We don’t really like people who transgress social norms in our society.  Oh, sure, we pay a lot of lip service to valuing The Individual, to appreciating people who make their own way in the world, because it fits in with our national mythology of Americans as rugged individualists.  But ask anyone who has ever tried to go against the grain in our society, and they’ll tell you what a heap of bullshit this is.  Sure, we like individuals in this society – as long as they act like everyone else.

You know who we do like though?  We like people who make money. Lots and lots of money.

The near-seamless integration of sport and capitalism means a high premium is placed on athletes who can put forth the most inoffensive public face possible.   Take Mia Hamm, who is arguably one of the greatest female soccer players ever.  She could be a total wildcat in her private life, but her public image is about as square as it gets.  It’s no great coincidence that she was also one of the most marketable female athletes of the 1990s.
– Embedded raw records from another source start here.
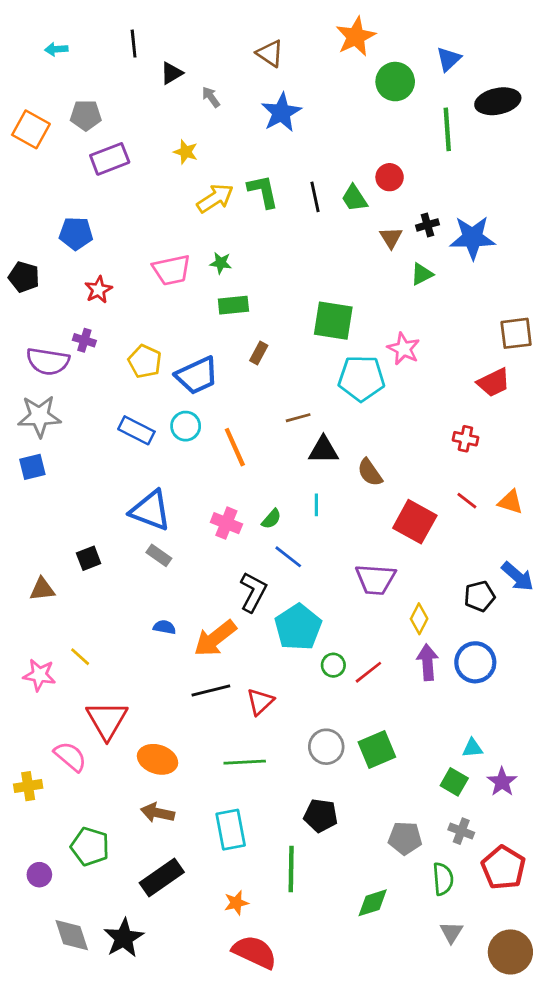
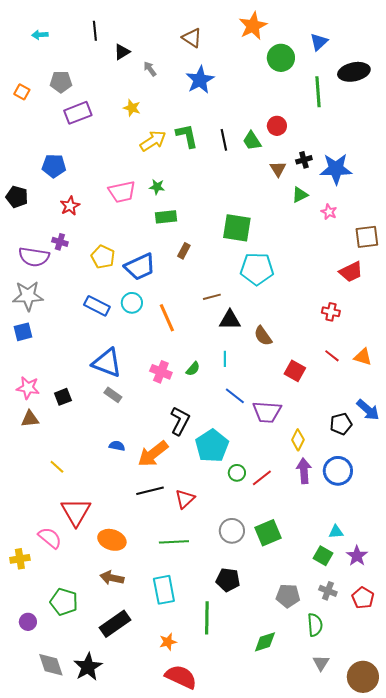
orange square: (31, 129) -> (22, 92), size x0.6
pink star: (404, 349) -> (329, 212), moved, size x0.7
red square: (415, 522) -> (295, 371), size x0.7
blue line: (288, 557) -> (235, 396), moved
pink star: (39, 675) -> (28, 388), moved
red pentagon: (503, 868) -> (363, 598), moved, size x0.7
This pressure isn’t unique to female athletes – male athletes deal with this as well.  Check out what happened to Tiger Woods.  I’m not saying I think Tiger is particularly cool or that what he did was okay, but it’s not illegal to cheat on your wife.  Yet his sponsors deserted him en masse after his personal life started resembling a game of Mistress Whac-A-Mole.  The point is, it pays to be squeaky-clean.
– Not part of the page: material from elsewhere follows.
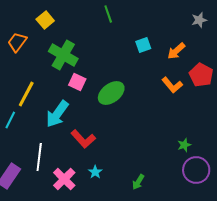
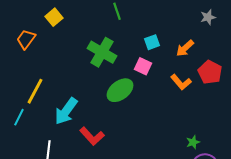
green cross: (63, 55) -> (102, 52), moved
pink square: (77, 82) -> (143, 66), moved

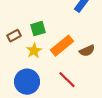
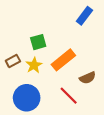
brown rectangle: (14, 36) -> (13, 61), moved
brown semicircle: (87, 51) -> (88, 78), moved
I also don’t think it’s any great coincidence that most of the athletes on GQ’s list hit their prime in the 70s, well before the corporate-sport-media machine began inexorably grinding down and smoothing out everything gritty and interesting about the athletes around which it was built.

Women are even more constrained in this regard.  With athletes, the future of their leagues – and of women’s sports, and the self-esteem of girls, and of feminism in general – is often placed upon their muscular shoulders.  That’s a lot of pressure.

Wendy Parker, who used to write for the Atlanta Journal-Constitution, put it like this:

For the “role model” burden is a product of a women’s sports movement that preaches the urgency of teaching young girls well, in hopes that they will soon follow along. And further the claim that they can provide a morally superior alternative to the male sports culture feminists loathe.

While it is a good thing to exhibit good behavior and teamwork, respect for opponents and the games they play, the extent to which this demand is made also has the effect of making women athletes one-dimensional characters. It denies the reality that they are human beings, filled with the same contradictions, grievances, anger and unbecoming traits as men.

I am not a huge fan of the disdain with which Parker regards feminism (I mean, duh), and she’d probably find my blog part of the whole women’s sports movement she loathes, but I think her core point – which is that female athletes are expected to be as bland and inoffensive as possible in service of a larger ideological movement – is one that is perfectly valid.  When you make a person into a symbol, you take away their ability to be complex and contradictory and, yes, cool.

But I’m going to go further and say that it’s not just female athletes who are punished for exhibiting the traits we consider “cool” – it’s women in general.  As a culture, we don’t much care for women who are insouciant, who do their own thing, who decide upon their own path in life and follow that through to its end.  Yes, we say we love “independent women,” as long as their independence is, in the words of Destiny’s Child, limited to buying “the shoes on my feet…the clothes I’m wearing…the rocks I’m rockin’.”  But aside from that, it’s don’t bend your gender, don’t cause trouble, don’t be sloppy, don’t have lots of boyfriends (or girlfriends), don’t be flashy, don’t argue with refs, don’t talk shit, don’t do this, don’t do that, just keep your head down, work hard and, most importantly, play nice.

Meh. It’s so dispassionate.  It’s so uninteresting.  I’m not saying you have to be an asshole to be cool, but I am saying it helps to be unafraid to stick up for yourself when need be, to be willing to throw yourself out there and even fail.   You need the freedom to try things and to fuck up sometimes.  Otherwise, what are you?  You’re perfect, but you’re boring.  That’s okay if that’s your bag, but it’s not mine and it never has been.